Recommended safeguards:

- human-in-the-loop review;
- calibrated confidence thresholds;
- abstention for uncertain predictions;
- careful error analysis;
- avoidance of automated punitive action;
- compliance with data protection and cybercrime legislation;
- masking or sanitisation of offensive examples in public outputs.

The model should not be used as the sole basis for legal, disciplinary, or investigative conclusions.

---

## Bias and Fairness Considerations

Potential sources of bias include:

- sampling bias from public social media content;
- underrepresentation of dialectal variants;
- limited coverage of emerging slang;
- ambiguity in culturally specific phrases;
- and label uncertainty in sarcastic or metaphorical cases.

Users should validate the model on their own target domain before applying it in practical settings.

---

## Reproducibility

Related reproducibility resources may include:

- training notebooks;
- MRP experiment notebooks;
- LIME/S-LIME explainability notebooks;
- scripts for generating tables and figures;
- sanitised output files;
- dataset card;
- model card;
- Zenodo release.

Associated GitHub repository:

```text
https://github.com/bkekgathetse/setswana-offensive-977
```

Associated Hugging Face dataset:

```text
ADD_DATASET_LINK_HERE
```

Associated Zenodo release:

```text
ADD_ZENODO_DOI_HERE
```

---

## Recommended Citation

```bibtex
@misc{kekgathetse2025puoberta_mrp,
  title={PuoBERTa-MRP for Setswana Offensive Content Detection},
  author={Kekgathetse, Bernerdict},
  year={2025},
  publisher={Hugging Face},
  howpublished={\url{https://huggingface.co/YOUR-USERNAME/YOUR-PUOBERTA-MRP-MODEL}}
}
```

If this model is linked to a manuscript, cite the corresponding paper as well:

```bibtex
@article{kekgathetse2025setswanaoffensive,
  title={Developing Monolingual Setswana Datasets for Offensive Content Detection},
  author={Kekgathetse, Bernerdict},
  journal={To be updated},
  year={2025}
}
```

---

## License

Please refer to the license specified in this repository.

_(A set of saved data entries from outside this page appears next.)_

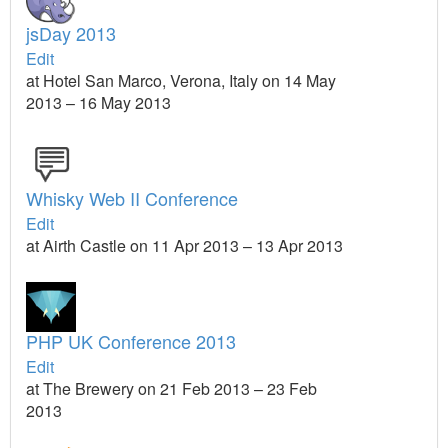
jsDay 2013
Edit
at Hotel San Marco, Verona, Italy on 14 May
2013 – 16 May 2013
Whisky Web II Conference
Edit
at Airth Castle on 11 Apr 2013 – 13 Apr 2013
PHP UK Conference 2013
Edit
at The Brewery on 21 Feb 2013 – 23 Feb
2013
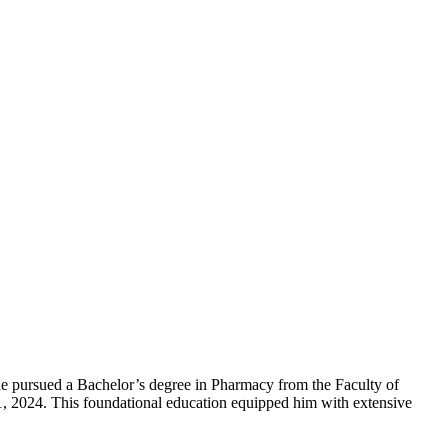
 he pursued a Bachelor’s degree in Pharmacy from the Faculty of
31, 2024. This foundational education equipped him with extensive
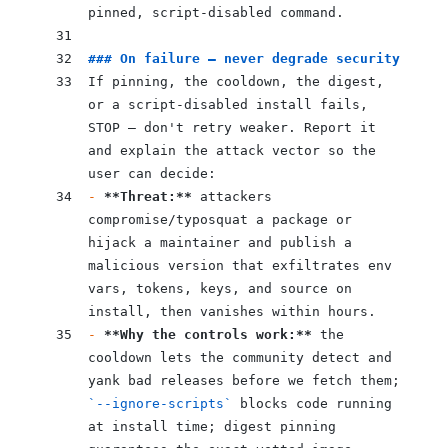
pinned, script-disabled command.
### On failure — never degrade security
If pinning, the cooldown, the digest, 
or a script-disabled install fails, 
STOP — don't retry weaker. Report it 
and explain the attack vector so the 
user can decide:
-
 **Threat:**
 attackers 
compromise/typosquat a package or 
hijack a maintainer and publish a 
malicious version that exfiltrates env 
vars, tokens, keys, and source on 
install, then vanishes within hours.
-
 **Why the controls work:**
 the 
cooldown lets the community detect and 
yank bad releases before we fetch them; 
`--ignore-scripts`
 blocks code running 
at install time; digest pinning 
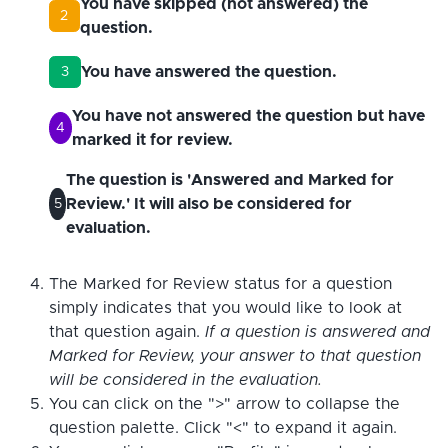
You have skipped (not answered) the
2
question.
You have answered the question.
3
You have not answered the question but have
4
marked it for review.
The question is 'Answered and Marked for
Review.' It will also be considered for
5
evaluation.
The Marked for Review status for a question
simply indicates that you would like to look at
that question again.
If a question is answered and
Marked for Review, your answer to that question
will be considered in the evaluation.
You can click on the ">" arrow to collapse the
question palette. Click "<" to expand it again.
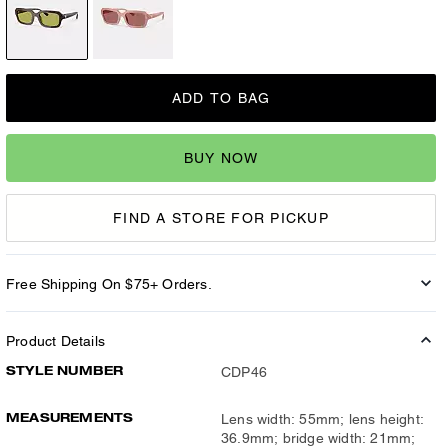
ADD TO BAG
BUY NOW
FIND A STORE FOR PICKUP
Free Shipping On $75+ Orders.
Product Details
STYLE NUMBER
CDP46
MEASUREMENTS
Lens width: 55mm; lens height:
36.9mm; bridge width: 21mm;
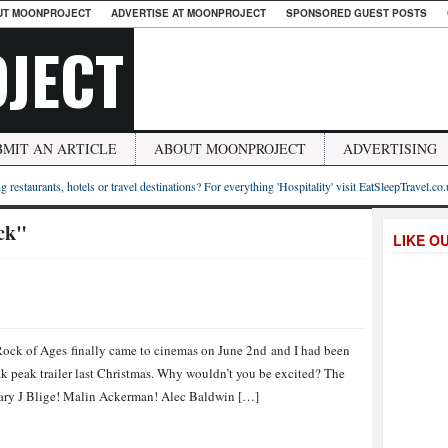
UT MOONPROJECT
ADVERTISE AT MOONPROJECT
SPONSORED GUEST POSTS
JECT
BMIT AN ARTICLE
ABOUT MOONPROJECT
ADVERTISING
g restaurants, hotels or travel destinations? For everything 'Hospitality' visit EatSleepTravel.co
ck"
LIKE O
Rock of Ages finally came to cinemas on June 2nd and I had been
eak peak trailer last Christmas. Why wouldn’t you be excited? The
Mary J Blige! Malin Ackerman! Alec Baldwin […]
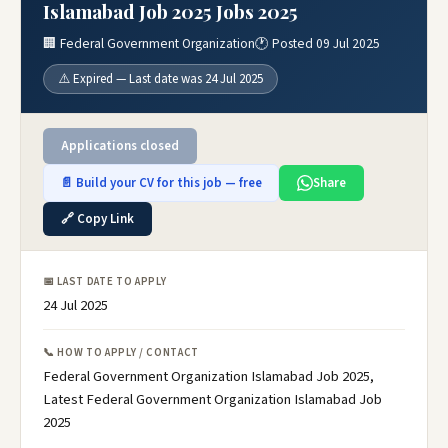
Islamabad Job 2025 Jobs 2025
🏢 Federal Government Organization
🕐 Posted 09 Jul 2025
⚠️ Expired — Last date was 24 Jul 2025
Applications closed
📄 Build your CV for this job — free
Share
🔗 Copy Link
📅 LAST DATE TO APPLY
24 Jul 2025
📞 HOW TO APPLY / CONTACT
Federal Government Organization Islamabad Job 2025,
Latest Federal Government Organization Islamabad Job
2025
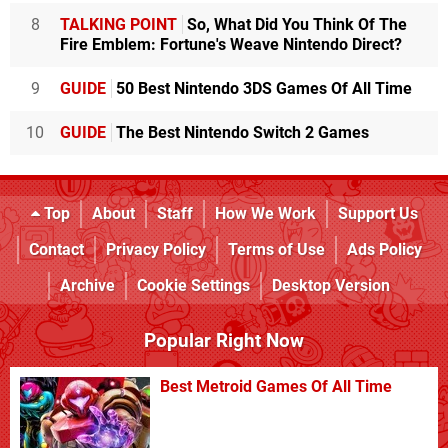
8
TALKING POINT
So, What Did You Think Of The
Fire Emblem: Fortune's Weave Nintendo Direct?
9
GUIDE
50 Best Nintendo 3DS Games Of All Time
10
GUIDE
The Best Nintendo Switch 2 Games
Top
About
Staff
How We Work
Support Us
Contact
Privacy Policy
Terms of Use
Ads Policy
Archive
Cookie Settings
Desktop Version
Popular Right Now
Best Metroid Games Of All Time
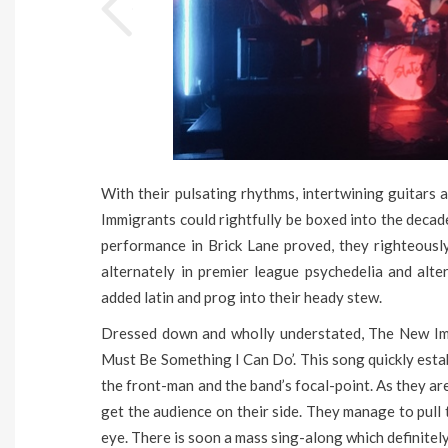
With their pulsating rhythms, intertwining guitars
Immigrants could rightfully be boxed into the decade
performance in Brick Lane proved, they righteously
alternately in premier league psychedelia and alte
added latin and prog into their heady stew.
Dressed down and wholly understated, The New Imm
Must Be Something I Can Do’. This song quickly estab
the front-man and the band’s focal-point. As they are 
get the audience on their side. They manage to pull th
eye. There is soon a mass sing-along which definitely 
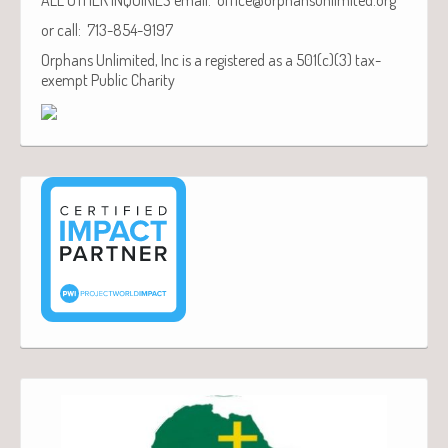
or call: 713-854-9197
Orphans Unlimited, Inc is a registered as a 501(c)(3) tax-
exempt Public Charity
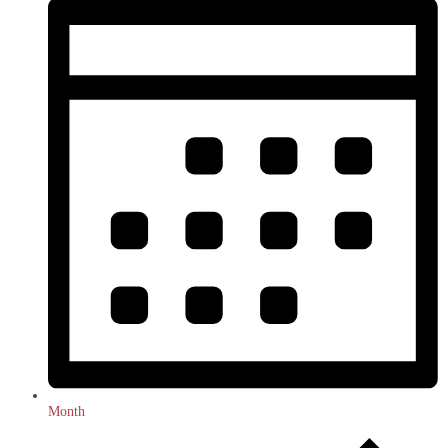
Month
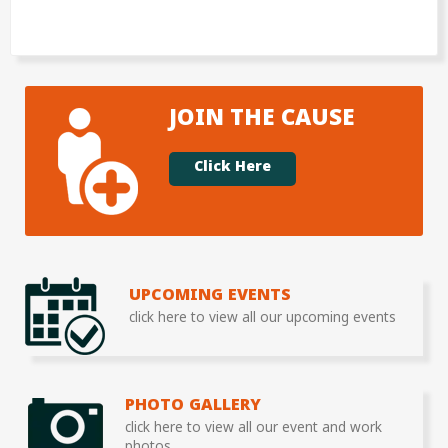
JOIN THE CAUSE
Click Here
UPCOMING EVENTS
click here to view all our upcoming events
PHOTO GALLERY
click here to view all our event and work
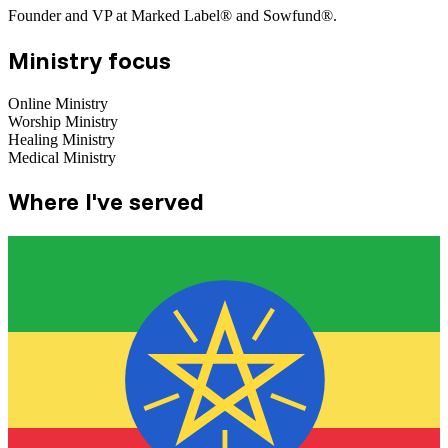
Founder and VP at Marked Label® and Sowfund®.
Ministry focus
Online Ministry
Worship Ministry
Healing Ministry
Medical Ministry
Where I've served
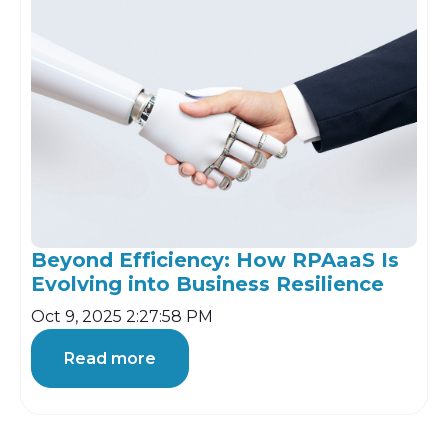
Beyond Efficiency: How RPAaaS Is
Evolving into Business Resilience
Oct 9, 2025 2:27:58 PM
Read more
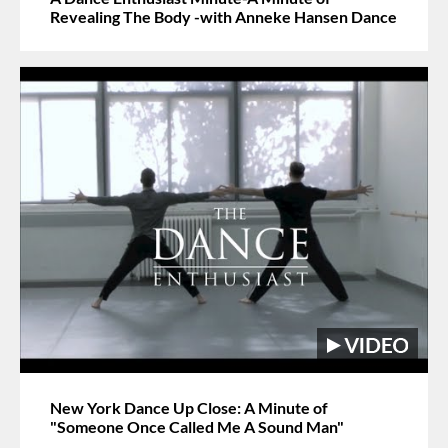
Revealing The Body -with Anneke Hansen Dance
New York Dance Up Close: A Minute of
"Someone Once Called Me A Sound Man"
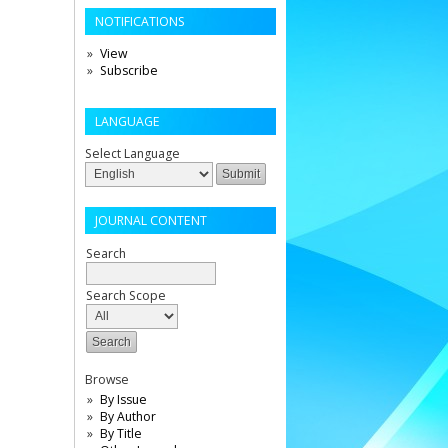
NOTIFICATIONS
View
Subscribe
LANGUAGE
Select Language
JOURNAL CONTENT
Search
Search Scope
Browse
By Issue
By Author
By Title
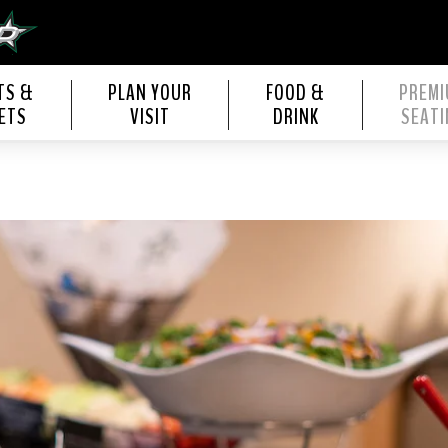
s Center
TS &
PLAN YOUR
FOOD &
PREM
ETS
VISIT
DRINK
SEATI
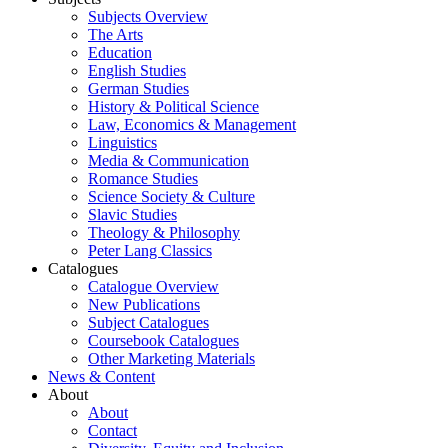
Subjects Overview
The Arts
Education
English Studies
German Studies
History & Political Science
Law, Economics & Management
Linguistics
Media & Communication
Romance Studies
Science Society & Culture
Slavic Studies
Theology & Philosophy
Peter Lang Classics
Catalogues
Catalogue Overview
New Publications
Subject Catalogues
Coursebook Catalogues
Other Marketing Materials
News & Content
About
About
Contact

Recommended licensing structure:

- Code: MIT or Apache-2.0
- Documentation: CC-BY 4.0
- Dataset access: governed separately due to ethical considerations

---

## Contact

For academic queries, reproducibility questions, or collaboration requests, please refer to the associated GitHub repository or manuscript contact details.

---

## Model Card Notes

This model card describes the MRP version of the PuoBERTa offensive-content classifier. It should be updated with the exact final test metrics and repository links before public release.